## Assignment
Apart from the images, the records below need to be copied exactly.

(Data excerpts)

· · ·

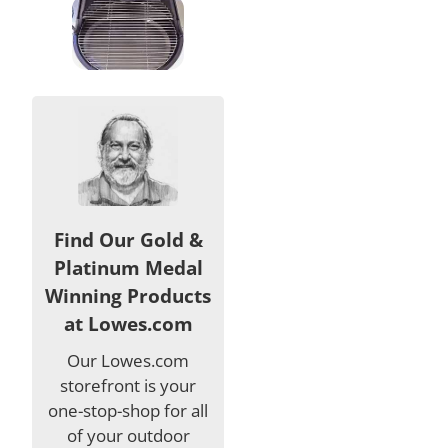
Find Our Gold &
Platinum Medal
Winning Products
at Lowes.com
Our Lowes.com
storefront is your
one-stop-shop for all
of your outdoor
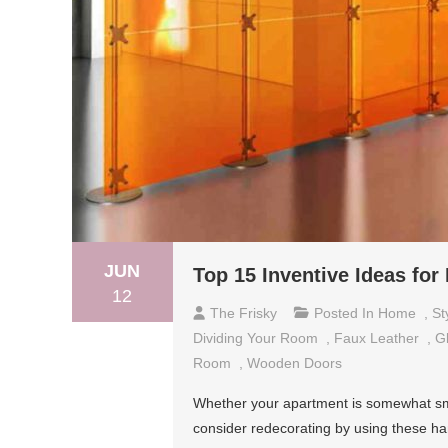
JUN
Top 15 Inventive Ideas fo
12
The Frisky
Posted In
Home
,
St
Dividing Your Room
,
Faux Leather
,
G
Room
,
Wooden Doors
Whether your apartment is somewhat smal
consider redecorating by using these ha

· · ·

## Your solution
Find Our Gold &
Platinum Medal
Winning Products
at Lowes.com
Our Lowes.com
storefront is your
one-stop-shop for all
of your outdoor
JUN
Top 15 Inventive Ideas fo
12
The Frisky
Posted In
Home
,
St
Dividing Your Room
,
Faux Leather
,
G
Room
,
Wooden Doors
Whether your apartment is somewhat smal
consider redecorating by using these ha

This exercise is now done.